The man chosen to repopulate the earth with males. She’d forgotten that little fact during her battle of words with him. Luckily, she’d remembered while she hung over his shoulder. Must’ve been all that blood rushing to her head that had cleared her senses.

Why Leith? She didn’t know, but humans had learned there were no random acts in the universe. He was the one. This stay in the year 2000 must be like a halfway house. She’d ease him into what to expect when he got to her time. No, Leith wasn’t getting away from her. “We can come back here when—”

He made an irritated noise. “Powers strong enough to drag us from our time dinna need us in a certain room, lass.”

His statement made sense, though she hated to admit anything he said made sense. “I suppose you’re right, but
there’s an order in the universe, and I think we’ll have to come back to—”

He smiled at her. Lord, that smile would mow women down by the millions. Of course it didn’t affect her in the least. She touched her nose. Was it in that ancient tale of Pinocchio that someone’s nose grew when they told a lie?

“Dinna fash yerself, lass. I’ll take care of ye.”

“Hmmph.” Even as she rejected his easy assurance of male dominance, a second reason for staying with him poked at her—one she resisted: fear. The only fear she’d experienced in her life had revolved around the worry that her newest model wouldn’t be sensual enough, marketable enough. She’d never felt the gut-wrenching fear she felt now. And Leith Campbell was the only familiar person, however aggravating, in a world gone crazy. She’d cling to a Rilior smoke devil right now, if he offered a familiar face. She glanced up at Leith.
Close enough.

“Come, Fortune.”

Come, Fido.
Fear, confusion, and anger jigged in time to her pounding heart. Anger leaped the highest. “Four-Two-N. My name is…” Reason joined the dance. No, she’d be safer answering to Fortune. No need to call attention to herself.

She studied the man next to her. She’d never blend into the local populace as long as she hung around with him, and she intended to hang around him like Saturn’s rings. She refused to admit any relief at the thought. No way did she need him.

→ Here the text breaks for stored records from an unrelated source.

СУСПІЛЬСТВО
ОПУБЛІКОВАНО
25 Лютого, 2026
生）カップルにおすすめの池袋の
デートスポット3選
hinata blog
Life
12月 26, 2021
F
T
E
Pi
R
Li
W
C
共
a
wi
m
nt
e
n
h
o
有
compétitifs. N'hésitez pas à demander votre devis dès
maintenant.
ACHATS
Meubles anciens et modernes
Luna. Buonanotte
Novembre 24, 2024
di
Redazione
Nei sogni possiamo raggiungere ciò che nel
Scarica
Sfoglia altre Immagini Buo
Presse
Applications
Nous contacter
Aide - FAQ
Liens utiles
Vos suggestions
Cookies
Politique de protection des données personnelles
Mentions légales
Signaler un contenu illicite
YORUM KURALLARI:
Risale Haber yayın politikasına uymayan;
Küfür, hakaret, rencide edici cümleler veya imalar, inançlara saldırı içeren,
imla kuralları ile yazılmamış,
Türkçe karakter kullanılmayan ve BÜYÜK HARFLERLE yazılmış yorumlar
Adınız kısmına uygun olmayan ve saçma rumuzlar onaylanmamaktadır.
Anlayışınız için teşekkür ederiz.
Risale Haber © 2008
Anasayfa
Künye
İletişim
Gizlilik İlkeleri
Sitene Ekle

And he had a lot of nerve assuming
he
should lead. She was much more qualified to think of a rational plan of action. She’d always been the one in control. Even as a child, she’d made her own decisions while her mother spacehopped across the galaxy.

OK, she couldn’t match him physically, but she could punch holes in him intellectually. After all, she had a
six-hundred-year advantage.
Punch
? She’d have to make sure none of him rubbed off on her. “For your information, Your Hugeness, intelligence is power, not size and strength.” She felt like a child sticking out her tongue, but she couldn’t help herself.

Leith grinned at her. “Mayhap in yer time, but we’re not in yer time. And I’ll always be bigger than ye.”

Bully.
“Fine. Lead on, oh primeval one. Should I stay two steps behind you?”

“Aye, although five would show more respect, ye ken.”